|Hong Kong Cantonese Child Language Corpus (CANCORP)
Established and made public in 1996, this corpus1 was the joint effort of Thomas Hun-tak Lee (Principal Investigator, CUHK), Colleen H. Wong (HKPU) and Samuel Cheung-Shing Leung (then HKU, now Technological and Higher Education Institute of Hong Kong), supported by an earmarked grant from the Hong Kong Research Grants Council (‘The development of grammatical competence in Cantonese-speaking children’, 1991-1993, CUHK 335/95H). The following research students and assistants made a pivotal contribution to the project: Alice Shuk-yee Cheung, Patricia Yuk-hing Man, Kitty Ka-Sinn Szeto, and Cathy Sin-Ping Wong.
The corpus is a set of audio-recordings of the longitudinal language development of eight Cantonese-speaking children who were each observed for around 12 months. The beginning age of observation was between 1;07 and 1;11 for four of the children, and between 2;02 and 2;08 for the remaining four children; the age at which observation ended was between 2;07 and 3;08. The mean number of observation sessions for each child, with each session lasting approximately one hour, was 21. Four of the child subjects were male, and the other four female.

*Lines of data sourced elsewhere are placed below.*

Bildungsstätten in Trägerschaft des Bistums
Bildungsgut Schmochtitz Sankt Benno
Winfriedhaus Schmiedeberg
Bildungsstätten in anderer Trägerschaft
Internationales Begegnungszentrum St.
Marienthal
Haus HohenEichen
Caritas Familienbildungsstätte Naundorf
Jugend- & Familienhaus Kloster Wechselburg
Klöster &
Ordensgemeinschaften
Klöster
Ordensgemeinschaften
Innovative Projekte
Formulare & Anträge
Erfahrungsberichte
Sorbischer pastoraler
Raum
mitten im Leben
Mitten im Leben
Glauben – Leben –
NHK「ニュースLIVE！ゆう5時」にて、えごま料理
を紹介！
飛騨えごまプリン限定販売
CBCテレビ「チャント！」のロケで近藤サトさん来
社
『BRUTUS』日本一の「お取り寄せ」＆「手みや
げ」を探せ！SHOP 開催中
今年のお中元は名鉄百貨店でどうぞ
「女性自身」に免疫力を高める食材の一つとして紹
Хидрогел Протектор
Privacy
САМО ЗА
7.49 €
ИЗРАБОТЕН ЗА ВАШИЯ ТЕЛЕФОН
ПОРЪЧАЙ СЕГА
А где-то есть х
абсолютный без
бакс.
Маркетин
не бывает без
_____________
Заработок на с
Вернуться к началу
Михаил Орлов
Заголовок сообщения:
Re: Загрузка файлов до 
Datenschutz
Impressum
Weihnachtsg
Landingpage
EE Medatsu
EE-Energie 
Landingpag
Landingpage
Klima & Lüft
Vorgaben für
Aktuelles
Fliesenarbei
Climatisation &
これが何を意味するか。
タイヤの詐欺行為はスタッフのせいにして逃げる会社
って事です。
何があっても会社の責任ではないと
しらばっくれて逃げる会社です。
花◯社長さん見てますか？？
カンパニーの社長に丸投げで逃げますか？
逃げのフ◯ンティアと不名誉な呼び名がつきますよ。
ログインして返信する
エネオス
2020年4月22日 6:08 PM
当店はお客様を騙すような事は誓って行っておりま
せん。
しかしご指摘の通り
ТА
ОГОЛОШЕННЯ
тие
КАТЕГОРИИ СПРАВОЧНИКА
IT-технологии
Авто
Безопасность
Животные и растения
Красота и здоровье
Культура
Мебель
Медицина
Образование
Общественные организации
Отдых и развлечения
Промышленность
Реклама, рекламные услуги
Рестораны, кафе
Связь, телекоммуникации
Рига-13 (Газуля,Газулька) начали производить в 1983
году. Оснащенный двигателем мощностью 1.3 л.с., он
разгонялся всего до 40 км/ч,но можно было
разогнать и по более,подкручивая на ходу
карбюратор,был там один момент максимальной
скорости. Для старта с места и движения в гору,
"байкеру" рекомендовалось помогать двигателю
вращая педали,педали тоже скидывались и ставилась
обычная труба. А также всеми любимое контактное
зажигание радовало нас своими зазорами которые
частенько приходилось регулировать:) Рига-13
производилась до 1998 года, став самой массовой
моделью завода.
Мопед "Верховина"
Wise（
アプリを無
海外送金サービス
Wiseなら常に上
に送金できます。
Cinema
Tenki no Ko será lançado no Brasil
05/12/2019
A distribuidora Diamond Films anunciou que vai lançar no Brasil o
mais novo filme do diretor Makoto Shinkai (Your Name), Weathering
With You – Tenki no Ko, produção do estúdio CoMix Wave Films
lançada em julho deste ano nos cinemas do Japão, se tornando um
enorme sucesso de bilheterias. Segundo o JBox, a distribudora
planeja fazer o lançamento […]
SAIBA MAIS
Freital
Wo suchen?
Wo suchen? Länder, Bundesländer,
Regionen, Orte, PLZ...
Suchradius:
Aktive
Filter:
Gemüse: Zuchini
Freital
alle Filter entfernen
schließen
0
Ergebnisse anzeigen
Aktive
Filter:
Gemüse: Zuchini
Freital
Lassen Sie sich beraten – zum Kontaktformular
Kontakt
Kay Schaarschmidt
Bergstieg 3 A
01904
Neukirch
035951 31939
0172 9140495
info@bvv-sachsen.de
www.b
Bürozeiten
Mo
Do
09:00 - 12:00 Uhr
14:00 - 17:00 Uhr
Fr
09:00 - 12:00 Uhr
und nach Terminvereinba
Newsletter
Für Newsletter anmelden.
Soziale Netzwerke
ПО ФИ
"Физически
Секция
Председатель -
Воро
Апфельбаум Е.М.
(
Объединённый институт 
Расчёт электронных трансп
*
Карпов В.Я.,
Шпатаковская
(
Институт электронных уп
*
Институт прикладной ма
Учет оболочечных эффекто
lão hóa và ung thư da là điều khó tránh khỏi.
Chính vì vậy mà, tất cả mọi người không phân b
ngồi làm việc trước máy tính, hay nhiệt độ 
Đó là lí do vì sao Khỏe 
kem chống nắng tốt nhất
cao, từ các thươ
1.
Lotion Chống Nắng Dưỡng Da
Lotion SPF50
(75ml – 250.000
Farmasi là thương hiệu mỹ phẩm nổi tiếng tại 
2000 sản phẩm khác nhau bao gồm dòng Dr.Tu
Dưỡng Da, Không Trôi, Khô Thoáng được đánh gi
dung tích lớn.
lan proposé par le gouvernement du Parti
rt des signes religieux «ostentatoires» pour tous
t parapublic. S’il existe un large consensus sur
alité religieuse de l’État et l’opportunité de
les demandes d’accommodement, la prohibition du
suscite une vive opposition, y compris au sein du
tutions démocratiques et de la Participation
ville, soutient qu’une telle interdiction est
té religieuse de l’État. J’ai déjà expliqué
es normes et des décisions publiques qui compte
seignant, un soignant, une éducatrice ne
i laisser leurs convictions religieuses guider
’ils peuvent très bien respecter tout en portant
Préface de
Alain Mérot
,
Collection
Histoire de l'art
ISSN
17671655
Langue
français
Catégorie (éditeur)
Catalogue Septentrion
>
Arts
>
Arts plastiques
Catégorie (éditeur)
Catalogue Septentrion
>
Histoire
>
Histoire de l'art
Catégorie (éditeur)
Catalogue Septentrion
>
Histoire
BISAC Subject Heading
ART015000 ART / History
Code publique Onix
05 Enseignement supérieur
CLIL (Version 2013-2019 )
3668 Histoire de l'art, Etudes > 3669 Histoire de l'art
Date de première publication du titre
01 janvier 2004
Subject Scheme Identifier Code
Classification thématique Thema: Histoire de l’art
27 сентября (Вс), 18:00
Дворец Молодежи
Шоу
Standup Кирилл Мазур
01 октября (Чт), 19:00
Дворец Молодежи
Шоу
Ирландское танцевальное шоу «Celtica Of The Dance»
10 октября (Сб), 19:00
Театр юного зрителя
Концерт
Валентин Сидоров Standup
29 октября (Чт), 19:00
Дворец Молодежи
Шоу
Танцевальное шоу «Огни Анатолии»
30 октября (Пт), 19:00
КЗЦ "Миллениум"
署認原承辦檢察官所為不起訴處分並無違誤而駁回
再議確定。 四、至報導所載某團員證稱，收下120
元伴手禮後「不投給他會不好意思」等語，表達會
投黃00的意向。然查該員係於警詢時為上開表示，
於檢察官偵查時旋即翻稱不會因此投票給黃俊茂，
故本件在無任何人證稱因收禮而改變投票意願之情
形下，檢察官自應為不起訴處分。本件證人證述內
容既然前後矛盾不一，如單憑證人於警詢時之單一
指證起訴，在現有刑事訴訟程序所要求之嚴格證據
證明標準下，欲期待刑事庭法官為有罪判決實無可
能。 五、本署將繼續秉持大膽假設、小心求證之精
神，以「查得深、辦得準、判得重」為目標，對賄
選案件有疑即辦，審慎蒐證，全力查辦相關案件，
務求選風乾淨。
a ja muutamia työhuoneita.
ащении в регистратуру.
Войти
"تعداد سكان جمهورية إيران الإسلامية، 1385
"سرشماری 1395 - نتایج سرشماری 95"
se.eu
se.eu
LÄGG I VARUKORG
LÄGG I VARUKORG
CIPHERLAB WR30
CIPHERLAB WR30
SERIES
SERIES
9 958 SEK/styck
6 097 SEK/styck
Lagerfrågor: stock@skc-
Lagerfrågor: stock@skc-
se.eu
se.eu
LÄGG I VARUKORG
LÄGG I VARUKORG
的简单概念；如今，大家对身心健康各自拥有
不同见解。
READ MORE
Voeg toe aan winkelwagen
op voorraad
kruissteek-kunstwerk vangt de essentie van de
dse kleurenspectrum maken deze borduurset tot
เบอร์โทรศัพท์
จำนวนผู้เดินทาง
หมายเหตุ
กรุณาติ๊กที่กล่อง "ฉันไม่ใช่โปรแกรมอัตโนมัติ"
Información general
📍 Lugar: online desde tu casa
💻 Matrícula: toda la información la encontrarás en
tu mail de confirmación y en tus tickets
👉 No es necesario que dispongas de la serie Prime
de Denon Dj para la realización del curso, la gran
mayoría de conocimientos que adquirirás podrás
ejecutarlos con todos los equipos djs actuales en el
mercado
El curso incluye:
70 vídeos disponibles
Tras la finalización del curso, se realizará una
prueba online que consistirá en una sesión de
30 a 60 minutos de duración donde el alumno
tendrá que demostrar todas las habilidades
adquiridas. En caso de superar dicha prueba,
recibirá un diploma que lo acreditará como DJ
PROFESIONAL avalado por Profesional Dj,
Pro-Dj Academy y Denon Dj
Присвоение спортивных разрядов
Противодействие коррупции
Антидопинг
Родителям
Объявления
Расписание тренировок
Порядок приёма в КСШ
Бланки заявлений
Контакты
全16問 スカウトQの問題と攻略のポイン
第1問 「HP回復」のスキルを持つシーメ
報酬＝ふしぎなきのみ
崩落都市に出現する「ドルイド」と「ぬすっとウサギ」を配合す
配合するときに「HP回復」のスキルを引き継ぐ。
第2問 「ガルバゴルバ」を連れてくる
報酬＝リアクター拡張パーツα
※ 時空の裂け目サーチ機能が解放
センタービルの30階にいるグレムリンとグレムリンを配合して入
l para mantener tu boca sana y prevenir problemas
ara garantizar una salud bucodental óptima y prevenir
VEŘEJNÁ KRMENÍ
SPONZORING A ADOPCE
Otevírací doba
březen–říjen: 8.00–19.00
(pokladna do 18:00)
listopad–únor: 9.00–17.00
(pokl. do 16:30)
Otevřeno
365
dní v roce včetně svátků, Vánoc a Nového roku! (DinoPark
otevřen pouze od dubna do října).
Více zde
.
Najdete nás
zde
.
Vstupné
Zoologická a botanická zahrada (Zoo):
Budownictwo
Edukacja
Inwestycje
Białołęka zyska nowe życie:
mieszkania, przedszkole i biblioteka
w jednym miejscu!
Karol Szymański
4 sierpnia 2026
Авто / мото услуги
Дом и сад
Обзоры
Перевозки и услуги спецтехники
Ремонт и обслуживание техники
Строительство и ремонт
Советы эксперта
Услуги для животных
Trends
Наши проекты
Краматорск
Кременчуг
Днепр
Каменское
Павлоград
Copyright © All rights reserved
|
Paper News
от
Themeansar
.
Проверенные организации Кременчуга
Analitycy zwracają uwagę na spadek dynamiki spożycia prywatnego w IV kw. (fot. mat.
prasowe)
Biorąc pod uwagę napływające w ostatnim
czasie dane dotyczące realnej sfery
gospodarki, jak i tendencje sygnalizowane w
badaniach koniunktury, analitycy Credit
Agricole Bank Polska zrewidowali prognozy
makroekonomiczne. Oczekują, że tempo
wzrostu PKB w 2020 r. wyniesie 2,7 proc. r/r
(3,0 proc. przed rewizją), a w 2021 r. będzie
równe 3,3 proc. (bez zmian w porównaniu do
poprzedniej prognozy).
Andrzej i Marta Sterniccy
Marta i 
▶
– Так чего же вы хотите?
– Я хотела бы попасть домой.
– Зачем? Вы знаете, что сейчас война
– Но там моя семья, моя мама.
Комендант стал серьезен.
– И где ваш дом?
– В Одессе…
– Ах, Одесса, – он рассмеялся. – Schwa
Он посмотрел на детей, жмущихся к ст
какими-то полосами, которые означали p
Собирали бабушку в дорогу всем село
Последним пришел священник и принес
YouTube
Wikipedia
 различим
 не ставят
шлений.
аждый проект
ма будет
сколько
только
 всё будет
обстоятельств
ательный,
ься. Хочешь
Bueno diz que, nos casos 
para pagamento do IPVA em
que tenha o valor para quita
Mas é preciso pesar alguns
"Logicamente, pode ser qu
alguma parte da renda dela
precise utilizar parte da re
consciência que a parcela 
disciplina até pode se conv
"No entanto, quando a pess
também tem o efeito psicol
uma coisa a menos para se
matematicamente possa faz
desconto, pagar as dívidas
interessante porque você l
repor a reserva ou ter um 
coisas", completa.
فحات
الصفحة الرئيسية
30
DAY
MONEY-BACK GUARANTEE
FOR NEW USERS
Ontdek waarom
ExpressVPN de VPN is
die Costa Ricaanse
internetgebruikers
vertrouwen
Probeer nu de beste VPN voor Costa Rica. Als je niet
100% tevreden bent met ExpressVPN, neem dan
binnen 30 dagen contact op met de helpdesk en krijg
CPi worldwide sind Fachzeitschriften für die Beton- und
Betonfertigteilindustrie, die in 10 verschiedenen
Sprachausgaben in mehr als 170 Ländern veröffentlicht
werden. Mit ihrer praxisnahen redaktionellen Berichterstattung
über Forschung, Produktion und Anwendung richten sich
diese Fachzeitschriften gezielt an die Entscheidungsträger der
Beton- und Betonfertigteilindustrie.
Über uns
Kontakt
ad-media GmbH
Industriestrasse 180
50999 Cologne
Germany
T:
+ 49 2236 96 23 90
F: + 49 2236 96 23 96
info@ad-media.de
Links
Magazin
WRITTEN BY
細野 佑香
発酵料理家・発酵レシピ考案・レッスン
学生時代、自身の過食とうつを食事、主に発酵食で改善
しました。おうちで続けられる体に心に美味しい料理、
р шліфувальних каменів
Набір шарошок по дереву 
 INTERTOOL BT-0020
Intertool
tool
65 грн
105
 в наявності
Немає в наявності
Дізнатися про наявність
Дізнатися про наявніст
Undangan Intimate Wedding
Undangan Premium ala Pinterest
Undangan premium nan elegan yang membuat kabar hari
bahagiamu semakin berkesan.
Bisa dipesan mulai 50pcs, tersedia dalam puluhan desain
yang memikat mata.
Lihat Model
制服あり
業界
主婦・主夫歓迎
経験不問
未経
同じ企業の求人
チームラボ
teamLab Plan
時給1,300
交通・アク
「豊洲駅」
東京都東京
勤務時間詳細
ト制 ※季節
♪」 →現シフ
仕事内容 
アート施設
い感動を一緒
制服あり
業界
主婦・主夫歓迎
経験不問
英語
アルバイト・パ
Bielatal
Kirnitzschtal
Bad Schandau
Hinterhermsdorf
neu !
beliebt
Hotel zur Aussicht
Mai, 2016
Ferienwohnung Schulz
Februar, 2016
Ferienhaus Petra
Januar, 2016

The transcripts of CANCORP, consisting of 171 transcripts, were coded according to the CHAT format (Codes for the Human Analysis of Transcripts), and tagged with 33 parts-of-speech labels. CANCORP was made publicly accessible in 1996 and deposited in the CHILDES archive.
There have been several versions of the corpus. The original version of CANCORP was released in 1996 (‘The 1996 version of CANCORP’). This version went through further checking and corrections and has since been updated and revised. The updated standard version was released in 2012 (‘The 2012 updated standard version of CANCORP’) and comes with two encodings: a Big5 (asc) encoding and a Unicode (uni) encoding. The transcripts can be downloaded here:
Chinese TAG version (in Big-5) [download]
Chinese TAG version (in Unicode) [download]
Romanized TAG version (in Big-5) [download]
Romanized TAG version (in Unicode) [download]
Another version of the corpus, in the form of a zipped file ‘LeeWongLeung.zip’ under the East Asian Corpora of the CHILDES database (‘The CHILDES version of CANCORP’), received additional processing due to the work of Paul Fletcher’s research group at HKU. The transcripts of this version of the corpus, which contain parts of speech (POS) tags laid out in a different format than that of the 2012 updated standard version, are not identical to those of the latter on this website. Differences between them can be found in the detailed description of the corpus below.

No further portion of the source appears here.